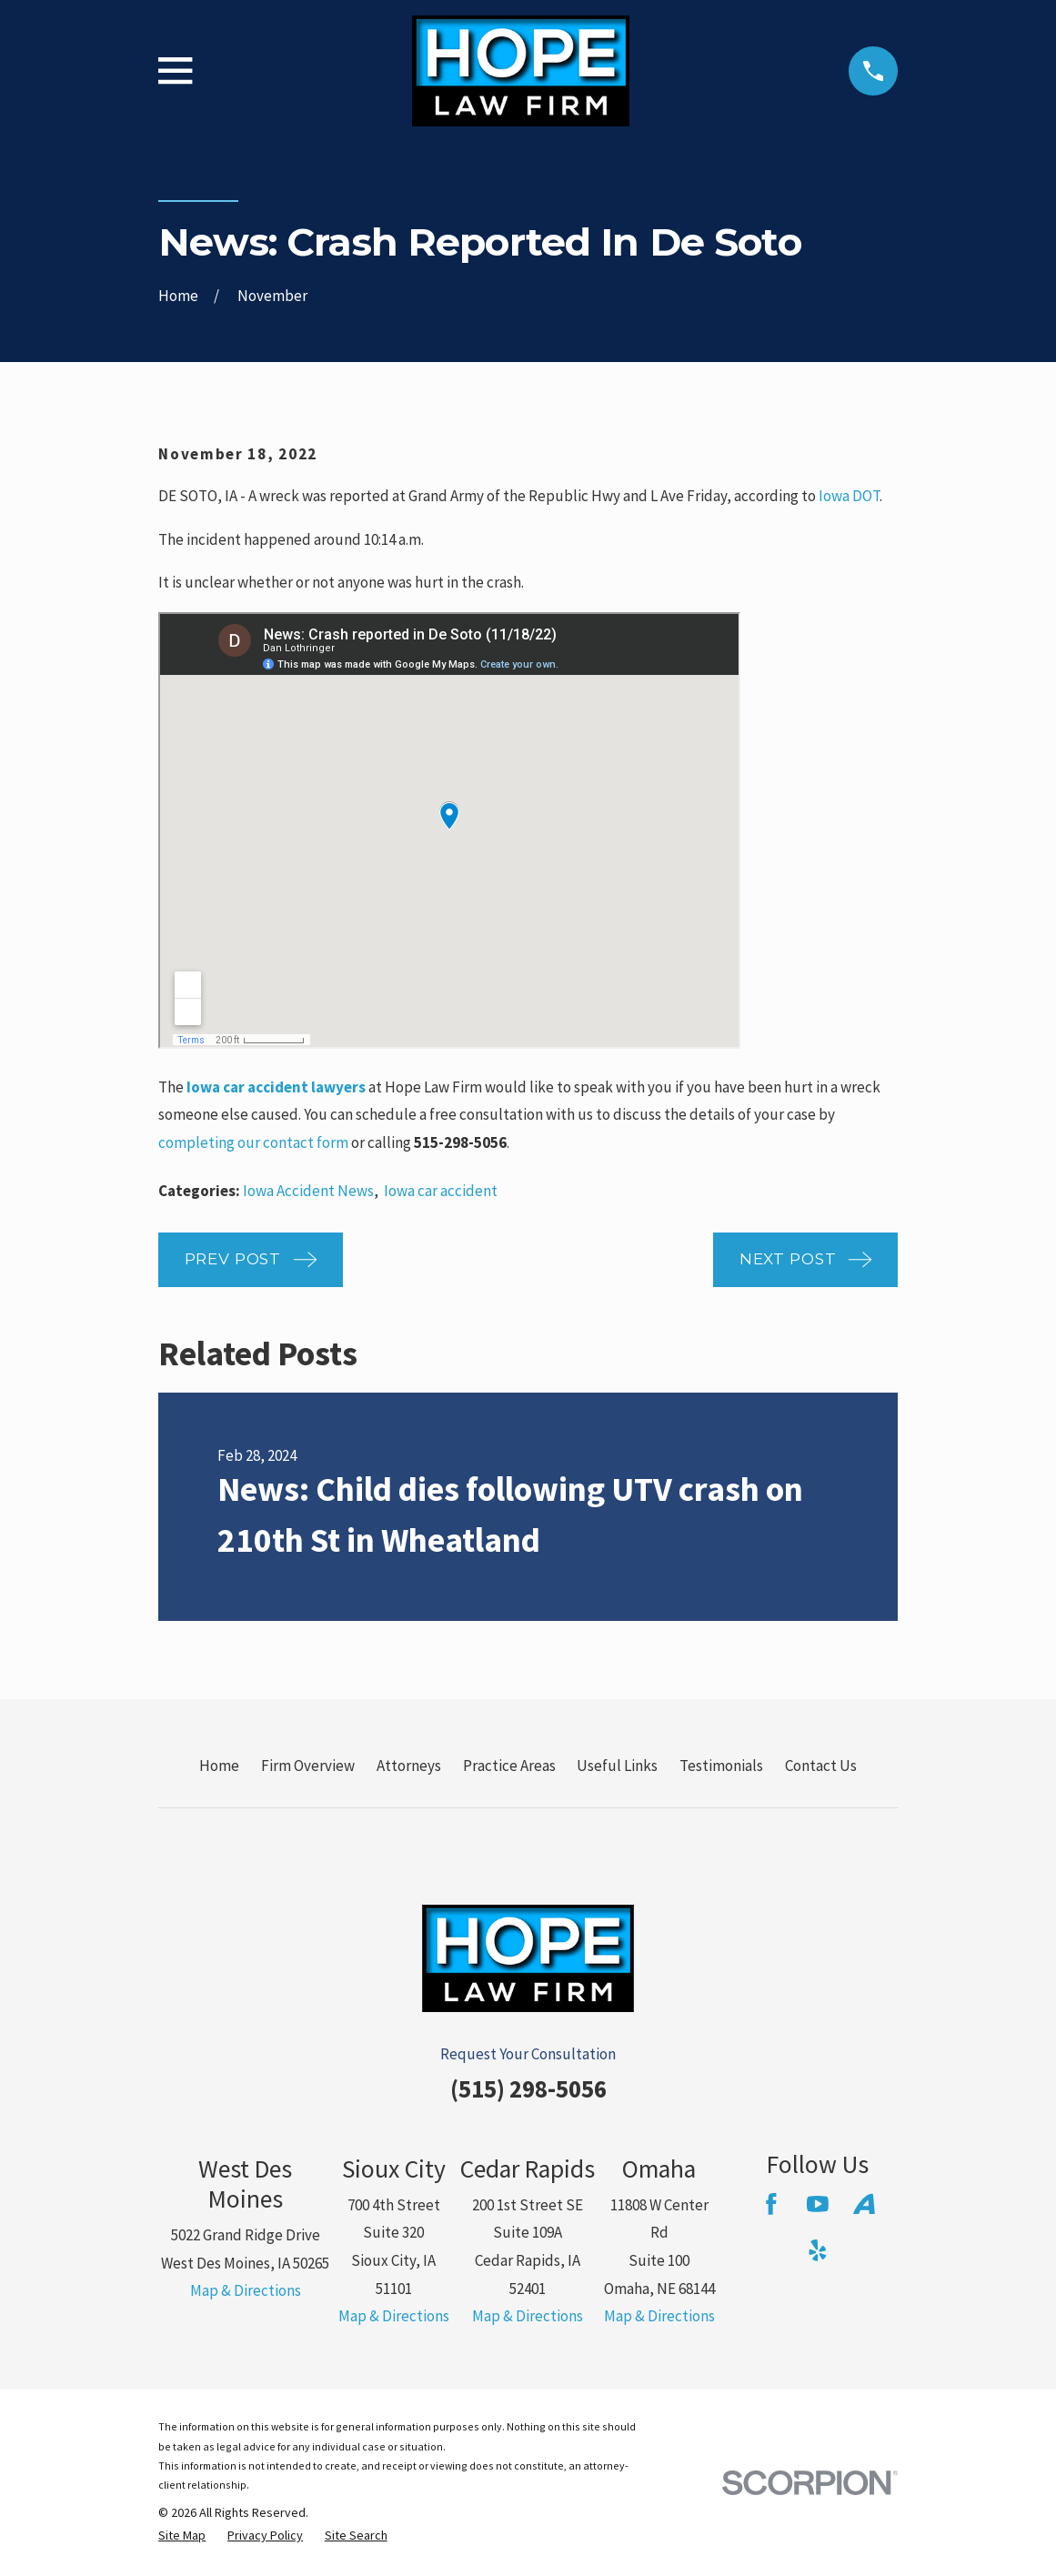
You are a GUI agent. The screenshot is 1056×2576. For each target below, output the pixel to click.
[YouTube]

...

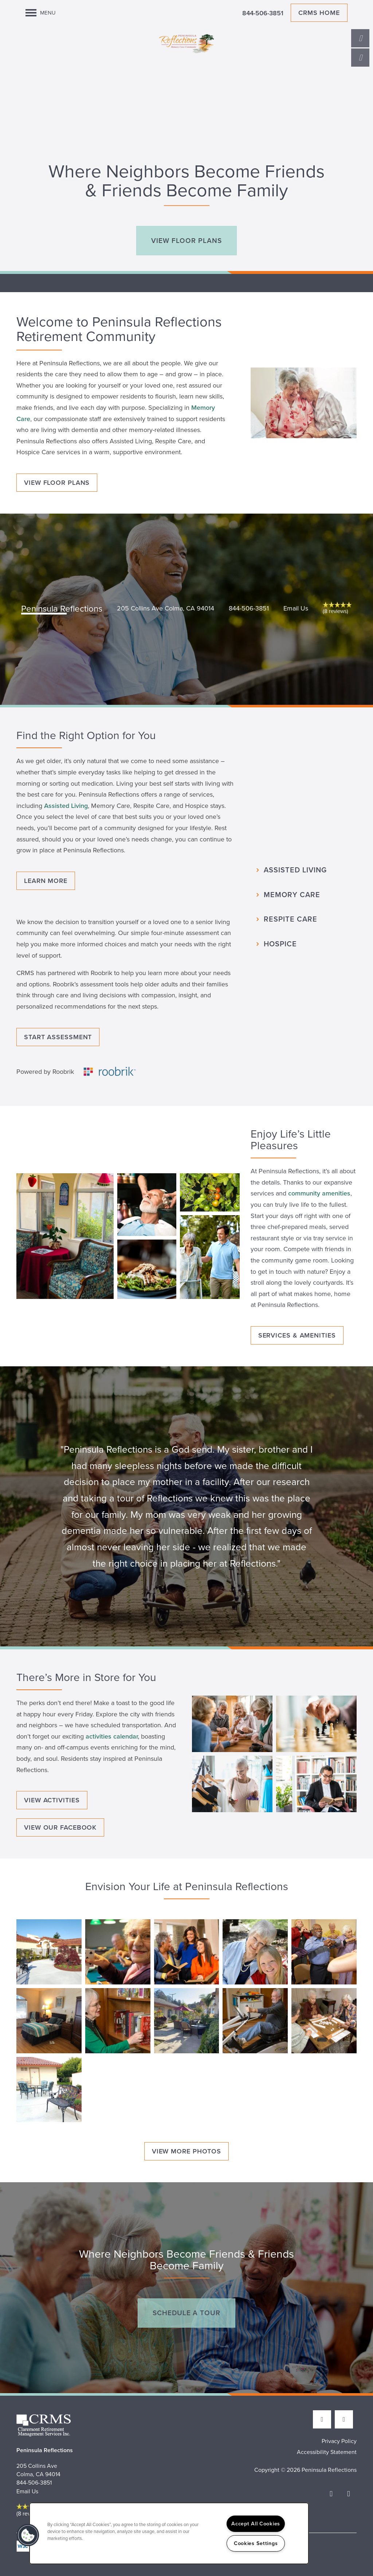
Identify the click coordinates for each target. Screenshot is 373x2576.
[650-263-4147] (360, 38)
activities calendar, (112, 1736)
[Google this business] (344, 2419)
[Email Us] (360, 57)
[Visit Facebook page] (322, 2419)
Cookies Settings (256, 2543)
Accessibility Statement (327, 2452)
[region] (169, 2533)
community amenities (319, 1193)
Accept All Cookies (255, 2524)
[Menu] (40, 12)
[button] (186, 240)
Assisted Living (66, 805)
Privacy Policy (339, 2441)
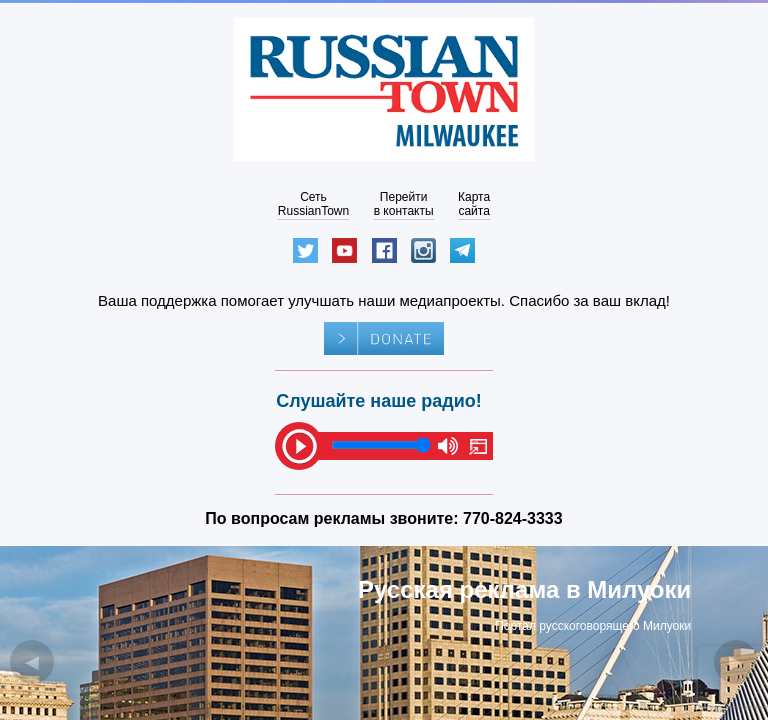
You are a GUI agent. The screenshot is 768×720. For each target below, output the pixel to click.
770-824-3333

### [TRY IT]
Which lines in the data above hold the word "click"? Return each of them.

### [REPLY]
You are a GUI agent. The screenshot is 1056×2576. For each target below, output the pixel to click.
Identify the click coordinates for each target. Screenshot is 373x2576.
You are a GUI agent. The screenshot is 768×720. For each target below, output the pixel to click.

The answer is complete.